-- Given entries follows --

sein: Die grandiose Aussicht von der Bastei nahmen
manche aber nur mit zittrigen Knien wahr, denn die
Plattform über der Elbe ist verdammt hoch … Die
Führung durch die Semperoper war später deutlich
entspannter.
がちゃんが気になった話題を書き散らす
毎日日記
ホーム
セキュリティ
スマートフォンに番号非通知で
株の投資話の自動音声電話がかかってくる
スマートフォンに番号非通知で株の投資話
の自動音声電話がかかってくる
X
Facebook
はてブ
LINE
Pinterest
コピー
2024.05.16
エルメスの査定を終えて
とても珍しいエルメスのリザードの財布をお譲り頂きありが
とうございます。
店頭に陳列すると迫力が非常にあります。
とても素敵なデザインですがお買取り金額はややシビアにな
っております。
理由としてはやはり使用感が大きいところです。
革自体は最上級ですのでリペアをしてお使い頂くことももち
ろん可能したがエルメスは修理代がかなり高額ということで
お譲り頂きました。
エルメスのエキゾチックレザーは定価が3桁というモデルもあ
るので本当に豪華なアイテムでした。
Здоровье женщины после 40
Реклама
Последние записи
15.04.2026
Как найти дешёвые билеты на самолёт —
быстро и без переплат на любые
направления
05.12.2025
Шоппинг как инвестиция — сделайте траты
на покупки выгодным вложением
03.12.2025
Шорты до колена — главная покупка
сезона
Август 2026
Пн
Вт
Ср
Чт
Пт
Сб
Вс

-- Given entries concluded --
-- Given entries follows --

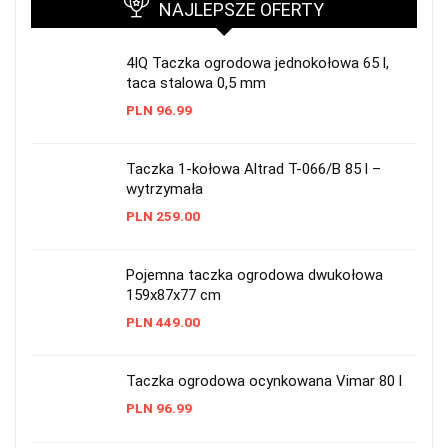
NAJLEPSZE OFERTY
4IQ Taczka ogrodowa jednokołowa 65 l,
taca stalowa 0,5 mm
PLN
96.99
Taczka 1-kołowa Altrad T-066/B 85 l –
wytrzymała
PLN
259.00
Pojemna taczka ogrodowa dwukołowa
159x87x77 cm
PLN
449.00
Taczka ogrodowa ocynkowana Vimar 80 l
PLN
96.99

-- Given entries concluded --

» **Your objective**: Please work out how many lines of the listing contain the string "ogrodowa", and answer with the number only.

» **Your response**: 3